Frankfurt starts by pointing out that when we act, we do so on the basis of wants or desires (concepts he considers synonymous). However, it is also possible to have desires whose objects are not the conducting of actions, or their outcomes, but instead whose objects are themselves desires of this previous kind. This distinction he explains by differentiating

between first order and second order desires. A first order desire is ‘a desire to act in a certain way’; a second order desire is ‘a desire to desire to act in a certain way’. These second order desires are central to Frankfurt’s concept of free will, which he takes to be central to the idea of a person, and the capacity to hold moral responsibility. To see this, we also need to understand the idea of an ‘effective desire’. An effective desire is one that actually moves a person to act, and so becomes that person’s will. Not all desires are effective desires – each person will have many desires and many of these will conflict; they will also all be of different strengths and thus only a certain desire or desires will move an individual to act in any given situation.
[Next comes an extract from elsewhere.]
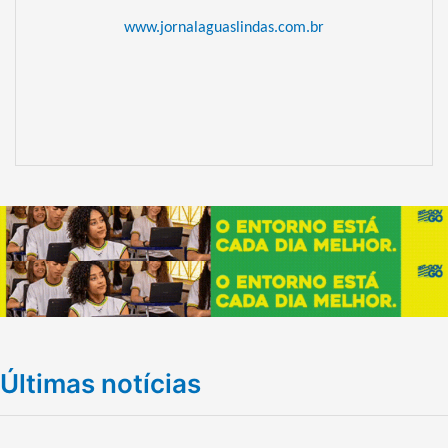
www.jornalaguaslindas.com.br
Últimas notícias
Combining these ideas together, Frankfurt comes up with the idea of a ‘second-order volition’. A person has a second-order volition when they have a second-order desire both to possess a certain first order desire and also for that first order desire to be their will. This definition allows Frankfurt to conclude that ‘[i]t is in securing the conformity of his will to his second- order volitions, then, that a person exercises freedom of will’ (ibid: 15), and it is in the exercise of such free will that we find the essence of a person. Frankfurt does not distinguish between different kinds of person, but he does consider what his approach means for moral

responsibility. Put simply, Frankfurt thinks that to have free will of the kind he has described is sufficient to have moral responsibility. He draws this conclusion while at the same time arguing that his approach to free will is quite compatible with a deterministic world view. Provided a person has acted as they desire, and this desire is one that they desire to be their will, it does not matter, on Frankfurt’s account, what more we may want to say about where this second-order volition came from, or if they could in some sense ‘have acted otherwise’ (ibid: 19).
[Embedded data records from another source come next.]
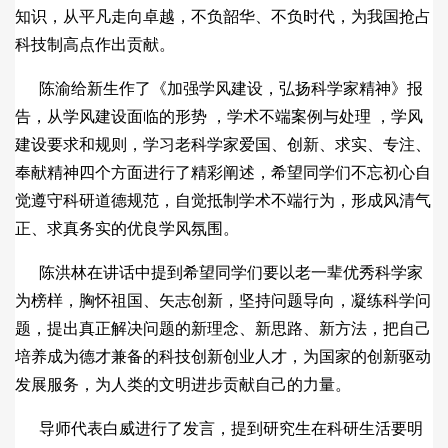
知识，从平凡走向卓越，不负韶华、不负时代，为我国抢占
科技制高点作出贡献。
陈渝给新生作了《加强学风建设，弘扬科学家精神》报
告，从学风建设面临的形势 ，学术不端案例与处理 ，学风
建设要求和规则，学习老科学家爱国、创新、求实、专注、
奉献精神四个方面进行了精彩阐述，希望同学们不忘初心自
觉遵守科研道德规范，自觉抵制学术不端行为，形成风清气
正、求真务实的优良学风氛围。
陈洪林在讲话中提到希望同学们要以老一辈优秀科学家
为榜样，胸怀祖国、矢志创新，坚持问题导向，凝练科学问
题，提出真正解决问题的新理念、新思路、新方法，把自己
培养成为德才兼备的科技创新创业人才，为国家的创新驱动
发展服务，为人类的文明进步贡献自己的力量。
导师代表白威进行了发言，提到研究生在科研生活要明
Two questions arise from this outline of Frankfurt’s account of freewill and the capacity for moral responsibility: (1) can organisational entities be reflective in the sense of forming second-order desires and volitions? And (2) even if they can is such a capacity really sufficient to ground them as moral agents? In the following sections I develop an answer to (1) in the context of the bank example from earlier. This example is also intended to support a positive answer to (2) since it is presented in the language of moral responsibility in a way that is both plausible, and is in keeping with common ways of talking about such situations. While this might be considered a rather roundabout way of supporting a positive answer to (2), it is in line with my strategy of arguing for the possibility of the moral responsibility of corporate entities by making such a possibility the most plausible conclusion, in light of a generally plausible account of the activity of corporations48.